Photogenesis: Patrick Manning at Foto Forum
Not too long ago, Patrick Manning started to think about the nature of a photograph now that it’s not wedded to a particular medium. “I mean,” said the artist and University of New Mexico associate professor of photography, “it could be a traditional photograph, it could be ink on paper, or it could be on your phone. At the same time, I’d been working on a long-term project, thinking about nonhuman vision and that you can use computers to generate photographs without any human intervention.”
Manning, whose work is featured in a solo exhibition at Foto Forum Santa Fe, was explaining the genesis of his series I’m a Terrible Machine. It was a recent Friday morning and he spoke by phone while riding a chair lift up a mountain at Angel Fire Resort to go mountain biking.
“Where the initial idea for that came from was I created this program that kind of just made static, just random colors, and then I used computer vision to try to see if it ever saw faces in the colors.
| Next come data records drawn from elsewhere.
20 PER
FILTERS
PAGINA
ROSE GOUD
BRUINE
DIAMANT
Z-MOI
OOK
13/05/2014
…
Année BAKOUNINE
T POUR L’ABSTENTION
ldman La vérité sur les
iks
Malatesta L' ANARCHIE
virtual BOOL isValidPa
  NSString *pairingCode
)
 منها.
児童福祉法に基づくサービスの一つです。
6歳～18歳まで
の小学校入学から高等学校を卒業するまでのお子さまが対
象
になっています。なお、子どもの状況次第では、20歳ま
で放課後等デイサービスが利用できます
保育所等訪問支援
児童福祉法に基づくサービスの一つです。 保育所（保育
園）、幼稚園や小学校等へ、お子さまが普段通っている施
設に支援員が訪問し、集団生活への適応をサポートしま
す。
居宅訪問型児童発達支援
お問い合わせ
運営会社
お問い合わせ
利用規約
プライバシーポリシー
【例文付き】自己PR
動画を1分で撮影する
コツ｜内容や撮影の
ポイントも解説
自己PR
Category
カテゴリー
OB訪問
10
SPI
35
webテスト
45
When it saw faces, I’d look closely, and if I could kind of see faces, I’d set them aside to choose one for me to paint. There’s never really a photograph involved, but the ideas are still centered around ideas of photographic vision in the digital age.”
Manning explores computer “seeing” along with ideas about recognizing and thinking. “In photography, you’re always pointing at something, in a sense, like, ‘Hey, look at that!’ So, is there a way to make something that could almost be understood to be photographic work and not be a photograph? I like to set up weird problems for myself.”
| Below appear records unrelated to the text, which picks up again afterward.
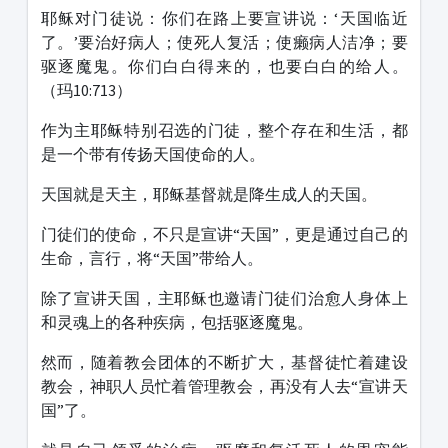
耶稣对门徒说：你们在路上要宣讲说：‘天国临近
了。’要治好病人；使死人复活；使癞病人洁净；要
驱逐魔鬼。你们白白得来的，也要白白的给人。
（玛10:713）
作为主耶稣特别召选的门徒，整个存在和生活，都
是一个带有传扬天国使命的人。
天国就是天主，耶稣基督就是降生成人的天国。
门徒们的使命，不只是宣讲“天国”，更是通过自己的
生命，言行，将“天国”带给人。
除了宣讲天国，主耶稣也邀请门徒们治愈人身体上
和灵魂上的各种疾病，包括驱逐魔鬼。
然而，随着教会团体的不断扩大，基督徒忙着建设
教会，神职人员忙着管理教会，再没有人去“宣讲天
国”了。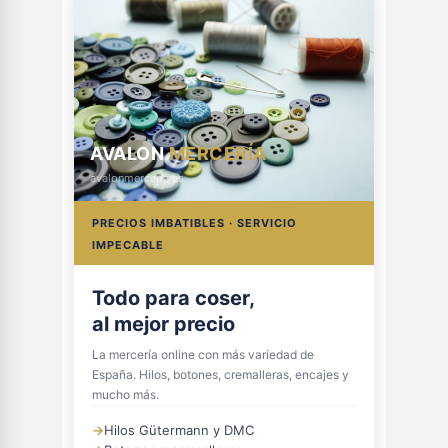
AVALON
MERCERÍA
avalonmerceria.es
PRECIOS IMBATIBLES · SERVICIO
IMPECABLE
Todo para coser,
al mejor precio
La mercería online con más variedad de
España. Hilos, botones, cremalleras, encajes y
mucho más.
→
Hilos Gütermann y DMC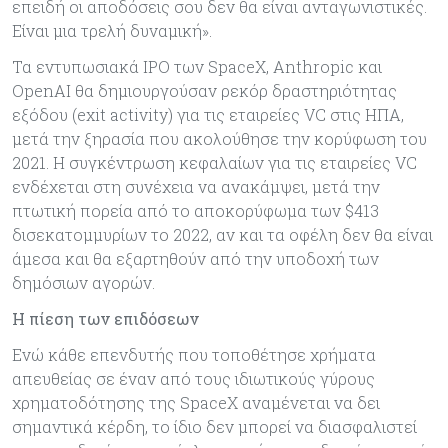
επειδή οι αποδόσεις σου δεν θα είναι ανταγωνιστικές.
Είναι μια τρελή δυναμική».
Τα εντυπωσιακά IPO των SpaceX, Anthropic και
OpenAI θα δημιουργούσαν ρεκόρ δραστηριότητας
εξόδου (exit activity) για τις εταιρείες VC στις ΗΠΑ,
μετά την ξηρασία που ακολούθησε την κορύφωση του
2021. Η συγκέντρωση κεφαλαίων για τις εταιρείες VC
ενδέχεται στη συνέχεια να ανακάμψει, μετά την
πτωτική πορεία από το αποκορύφωμα των $413
δισεκατομμυρίων το 2022, αν και τα οφέλη δεν θα είναι
άμεσα και θα εξαρτηθούν από την υποδοχή των
δημόσιων αγορών.
Η πίεση των επιδόσεων
Ενώ κάθε επενδυτής που τοποθέτησε χρήματα
απευθείας σε έναν από τους ιδιωτικούς γύρους
χρηματοδότησης της SpaceX αναμένεται να δει
σημαντικά κέρδη, το ίδιο δεν μπορεί να διασφαλιστεί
The show, which runs through July 31 at Foto Forum Santa Fe, 1714 Paseo de Peralta (fotoforumsantafe.com, 505-470-2582) features works from nearly a dozen series by Manning. Among them are Automatic Writing (photographs of contrails), Delta (photographs of erosion sites in the Mississippi River Delta), and Soluble Fish Ladder (video of salmon swimming through a lock).
Manning talks about his work at the gallery at 2 p.m. Saturday, July 13.